HYDROGEL MICROSTRUCTURE
Upon mixing, transparent precursor solutions of RLP24 and PEG instantly turn opaque before gradually regaining optically clarity as the hydrogels were cross-linked; phase contrast microscopy revealed a unique spherical heterogeneity within the hydrogels. To determine the qualitative composition of this microstructure, the RLP24 and PEGVS precursors were labeled with rhodamine and fluorescein, respectively, prior to being cross-linked into hydrogels and imaged via confocal microscopy. Figure 4 depicts all three channels and a composite acquired from imaging a fluorescent RLP24-PEG hydrogel; the PEG phase is highlighted in green (Figure 4A) while the RLP24 phase is in red (Figure 4B). Figure 4C displays the transmitted channel and Figure 4D is a composite image of all three channels. The figure clearly indicates that the RLP24-PEG hydrogel (20 wt%, 3:2 ratio of vinyl sulfone to thiol) comprises a heterogeneous structure with RLP-rich (red spheres) and PEG-rich (green interstitial region) phases.
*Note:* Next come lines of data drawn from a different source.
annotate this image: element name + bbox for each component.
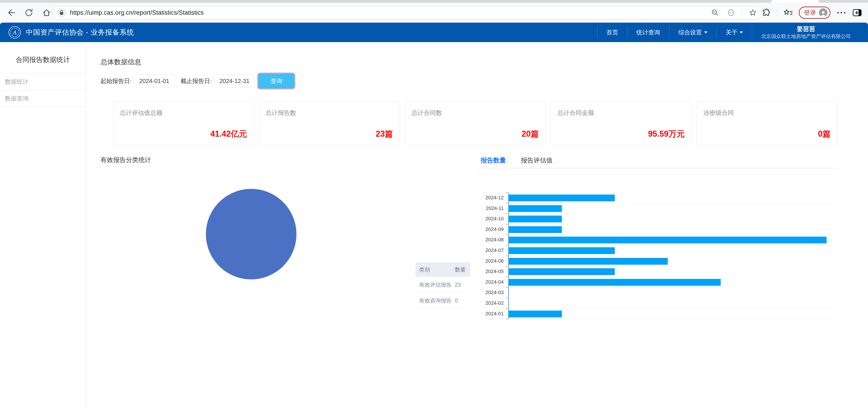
bar-track bbox=[508, 309, 837, 319]
bar[interactable] bbox=[509, 226, 562, 233]
bar-category-label: 2024-08 bbox=[468, 234, 508, 245]
extensions-button[interactable] bbox=[761, 8, 771, 18]
app-header: A 中国资产评估协会 - 业务报备系统 首页 统计查询 综合设置 关于 姜苗苗 … bbox=[0, 23, 868, 42]
bar-category-label: 2024-02 bbox=[468, 298, 508, 309]
bar-row: 2024-05 bbox=[468, 266, 837, 277]
bar[interactable] bbox=[509, 194, 615, 201]
bar-track bbox=[508, 245, 837, 256]
zoom-out-button[interactable] bbox=[710, 8, 720, 18]
window-titlebar bbox=[0, 0, 868, 3]
bar-category-label: 2024-11 bbox=[468, 203, 508, 214]
card-title: 总计合同数 bbox=[412, 109, 442, 117]
pie-chart[interactable] bbox=[206, 189, 297, 279]
card-value: 95.59万元 bbox=[648, 128, 685, 139]
settings-menu-button[interactable] bbox=[836, 8, 846, 18]
sidebar-item-data-statistics[interactable]: 数据统计 bbox=[0, 73, 86, 90]
table-header-category: 类别 bbox=[419, 266, 455, 273]
sidebar-item-data-query[interactable]: 数据查询 bbox=[0, 90, 86, 107]
end-date-label: 截止报告日: bbox=[181, 77, 212, 85]
card-value: 0篇 bbox=[818, 128, 831, 139]
date-filter-form: 起始报告日: 截止报告日: 查询 bbox=[100, 74, 294, 88]
lock-icon bbox=[59, 10, 64, 15]
bar[interactable] bbox=[509, 268, 615, 275]
address-bar[interactable]: https://uimp.cas.org.cn/report/Statistic… bbox=[53, 6, 762, 19]
table-header-count: 数量 bbox=[455, 266, 470, 273]
end-date-input[interactable] bbox=[214, 74, 255, 88]
bar-category-label: 2024-10 bbox=[468, 214, 508, 224]
nav-item-about[interactable]: 关于 bbox=[717, 29, 752, 36]
circle-ellipsis-icon bbox=[727, 9, 735, 17]
user-info[interactable]: 姜苗苗 北京国众联土地房地产资产评估有限公司 bbox=[752, 25, 860, 40]
browser-chrome: https://uimp.cas.org.cn/report/Statistic… bbox=[0, 0, 868, 23]
bar-row: 2024-02 bbox=[468, 298, 837, 309]
bar-track bbox=[508, 203, 837, 214]
bookmark-button[interactable] bbox=[748, 8, 758, 18]
cas-logo: A bbox=[8, 26, 21, 39]
chevron-down-icon bbox=[704, 31, 707, 33]
card-title: 总计报告数 bbox=[266, 109, 296, 117]
pie-legend-table: 类别 数量 有效评估报告 23 有效咨询报告 0 bbox=[415, 262, 470, 309]
bar-track bbox=[508, 277, 837, 287]
chevron-down-icon bbox=[740, 31, 743, 33]
card-total-contracts: 总计合同数 20篇 bbox=[405, 101, 546, 146]
card-total-appraisal-value: 总计评估值总额 41.42亿元 bbox=[113, 101, 254, 146]
table-cell-count: 23 bbox=[455, 282, 470, 288]
nav-item-settings[interactable]: 综合设置 bbox=[669, 29, 716, 36]
card-value: 41.42亿元 bbox=[211, 128, 247, 139]
pie-section-title: 有效报告分类统计 bbox=[100, 156, 151, 164]
app-title: 中国资产评估协会 - 业务报备系统 bbox=[26, 28, 134, 37]
user-company: 北京国众联土地房地产资产评估有限公司 bbox=[761, 33, 851, 40]
refresh-button[interactable] bbox=[24, 8, 34, 18]
card-title: 总计评估值总额 bbox=[120, 109, 162, 117]
table-cell-label: 有效咨询报告 bbox=[419, 297, 455, 304]
bar[interactable] bbox=[509, 258, 668, 265]
nav-item-home[interactable]: 首页 bbox=[597, 29, 627, 36]
card-classified-contracts: 涉密级合同 0篇 bbox=[697, 101, 837, 146]
tab-report-appraisal-value[interactable]: 报告评估值 bbox=[521, 156, 553, 165]
bar-row: 2024-04 bbox=[468, 277, 837, 287]
home-button[interactable] bbox=[42, 8, 52, 18]
star-lines-icon bbox=[783, 8, 793, 17]
stat-cards-row: 总计评估值总额 41.42亿元 总计报告数 23篇 总计合同数 20篇 总计合同… bbox=[113, 101, 837, 146]
nav-label: 综合设置 bbox=[678, 29, 702, 36]
tab-report-count[interactable]: 报告数量 bbox=[480, 156, 506, 165]
bar[interactable] bbox=[509, 311, 562, 317]
bar[interactable] bbox=[509, 247, 615, 254]
nav-label: 首页 bbox=[607, 29, 618, 36]
url-text: https://uimp.cas.org.cn/report/Statistic… bbox=[70, 9, 204, 16]
bar-row: 2024-03 bbox=[468, 287, 837, 298]
login-label: 登录 bbox=[804, 9, 816, 17]
bar-row: 2024-10 bbox=[468, 214, 837, 224]
query-button[interactable]: 查询 bbox=[258, 74, 294, 88]
refresh-icon bbox=[25, 8, 33, 17]
bar-category-label: 2024-12 bbox=[468, 192, 508, 203]
bar-row: 2024-12 bbox=[468, 192, 837, 203]
bar[interactable] bbox=[509, 237, 827, 243]
browser-login-button[interactable]: 登录 bbox=[799, 6, 831, 19]
bar-row: 2024-11 bbox=[468, 203, 837, 214]
bar-chart: 2024-122024-112024-102024-092024-082024-… bbox=[468, 192, 837, 319]
sidebar-title: 合同报告数据统计 bbox=[0, 55, 86, 73]
start-date-input[interactable] bbox=[134, 74, 175, 88]
zoom-out-icon bbox=[711, 9, 719, 17]
reading-options-button[interactable] bbox=[726, 8, 736, 18]
bar-category-label: 2024-05 bbox=[468, 266, 508, 277]
back-icon bbox=[7, 8, 16, 17]
bar-row: 2024-01 bbox=[468, 309, 837, 319]
card-title: 涉密级合同 bbox=[703, 109, 734, 117]
overview-section-title: 总体数据信息 bbox=[100, 58, 141, 67]
main-content: 总体数据信息 起始报告日: 截止报告日: 查询 总计评估值总额 41.42亿元 … bbox=[86, 42, 868, 409]
sidebar-toggle-button[interactable] bbox=[852, 8, 862, 18]
site-security-badge[interactable] bbox=[57, 8, 66, 18]
collections-button[interactable] bbox=[783, 8, 793, 18]
bar-track bbox=[508, 234, 837, 245]
bar[interactable] bbox=[509, 216, 562, 222]
back-button[interactable] bbox=[6, 8, 16, 18]
sidebar-panel-icon bbox=[852, 8, 862, 17]
bar[interactable] bbox=[509, 279, 721, 286]
toolbar-divider bbox=[777, 9, 777, 17]
nav-label: 关于 bbox=[726, 29, 738, 36]
nav-item-statistics-query[interactable]: 统计查询 bbox=[627, 29, 669, 36]
top-right-notch bbox=[771, 0, 819, 3]
bar[interactable] bbox=[509, 205, 562, 212]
Importantly, the two precursor macromolecules did not precipitate and have only partially partitioned into separate phases; this avoids the complete exclusion of one macromolecule from a particular phase and thus permits cross-linking of the hybrid gels.49, 97, 98 As indicated in Figure S10, the hydrogel microstructure persisted even after twelve hours of swelling in PBS buffer. The phase separation observed in RLP24-PEG hydrogels was distinct from the behavior of the RLP-only hydrogels (cross-linked with THP) and was also exclusive to those cross-linked with a higher molecular weight (~10 kDa) PEG precursor (see Figure S11). RLP24 hydrogels cross-linked with a smaller PEG (~2 kDa, Figure S11) lacked phase-separated heterogeneity, but also lacked the mechanical integrity necessary for further testing.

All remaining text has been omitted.